Who Did You Think You Were ?



I am fortunate to live in a beautiful part of the country - the Pacific Northwest, near Seattle.


My dad got me started doing some black and white darkroom work when we lived in Wheaton, Illinois, probably around 1962. He taught me how to develop film and use a contact printer. There was always something magical about exposing a piece of photographic paper, then putting it in the developer solution and watching the black and white image "appear". After moving to Washington state, dad built a photography cupboard with storage below for papers, chemicals and other supplies. We got an enlarger, tanks, trays, timer and lots more equipment. This set-up was installed in the bathroom, next to the sink and counter top.


My first "real" camera was a 35mm rangefinder type camera that I got when I was in high school. The subjects of my pictures were the people and things near me. I shot a lot of black and white film back in those days because I could develop the film, myself, and then enlarge and print the pictures I was interested in. 1965 - SRH at 16I also shot color slides, which were fun to project. That 35mm rangefinder camera stayed with me after high school and followed me into the Army and on to Vietnam.


One of my goals for my tour of duty in Vietnam was to trade the rangefinder camera for a 35mm single lens reflex camera.
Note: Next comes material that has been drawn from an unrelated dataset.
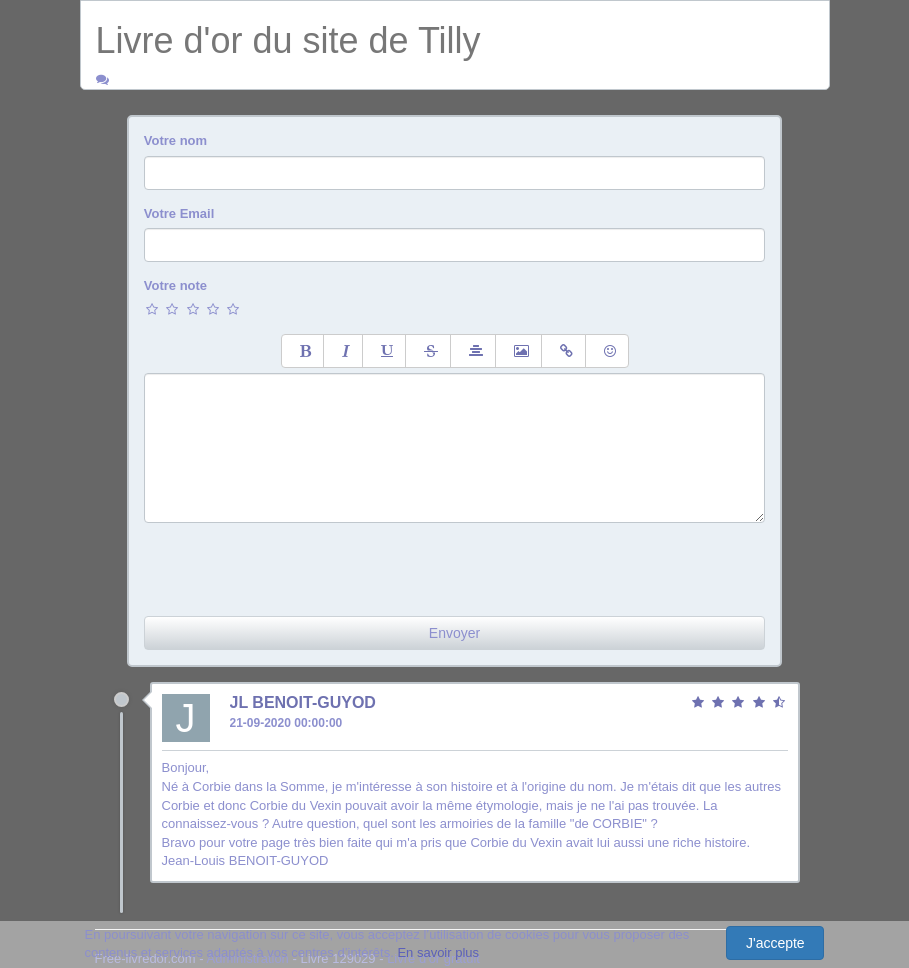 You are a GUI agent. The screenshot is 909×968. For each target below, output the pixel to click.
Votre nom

Within the first few months of my tour, I saved enough money to order a 35mm SLR - a Topcon. I ordered a 50mm, f1.2 prime lens, a 135mm telephoto lens, a 2x converter that doubled the length of those lenses, and assorted other gear to go with the camera.
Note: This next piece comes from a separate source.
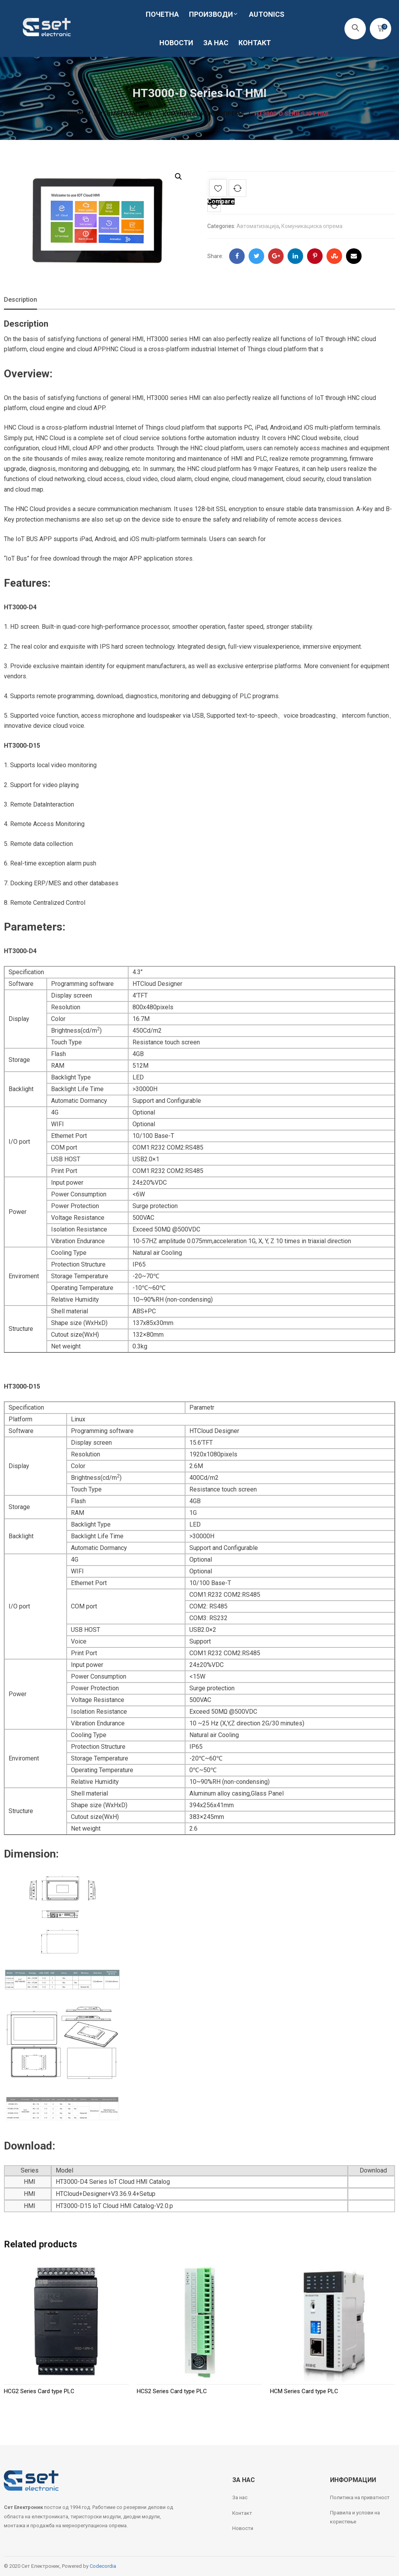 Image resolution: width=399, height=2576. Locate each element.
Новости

The Ferry Kalakala - August, 1965

Vietnam was an interesting place to take pictures. Once again, my photographic subjects were the people and things near me. In July of 1970, a photo lab was built at the base camp for the 25th Infantry Division. This darkroom and photo lab was made for the troops to use when they weren't busy doing "other things", like fighting a war. I took several hundred black and white photos, and maybe as many color slides. As a trumpet player in an Army division band in South Vietnam in 1969 and 1970, I got to travel a lot. I took pictures at change of command ceremonies at different base camps; pictures at small fire support bases out in the jungle between Saigon and Cambodia; pictures of all kinds of aircraft, helicopters, armored personnel carriers, artillery pieces; pictures of the people in small villages and big cities; pictures of my fellow band members, our company area, our perimeter guard tower and bunker; pictures of the Vietnamese civilians who worked for us, and lots of pictures of Vietnamese kids.


There is one thing I did not get a picture of during more than a year in Vietnam. It was something I saw daily. Whenever I would see them, I would tell myself, there will always be another time to get a picture. But I never got one. Water Buffalo!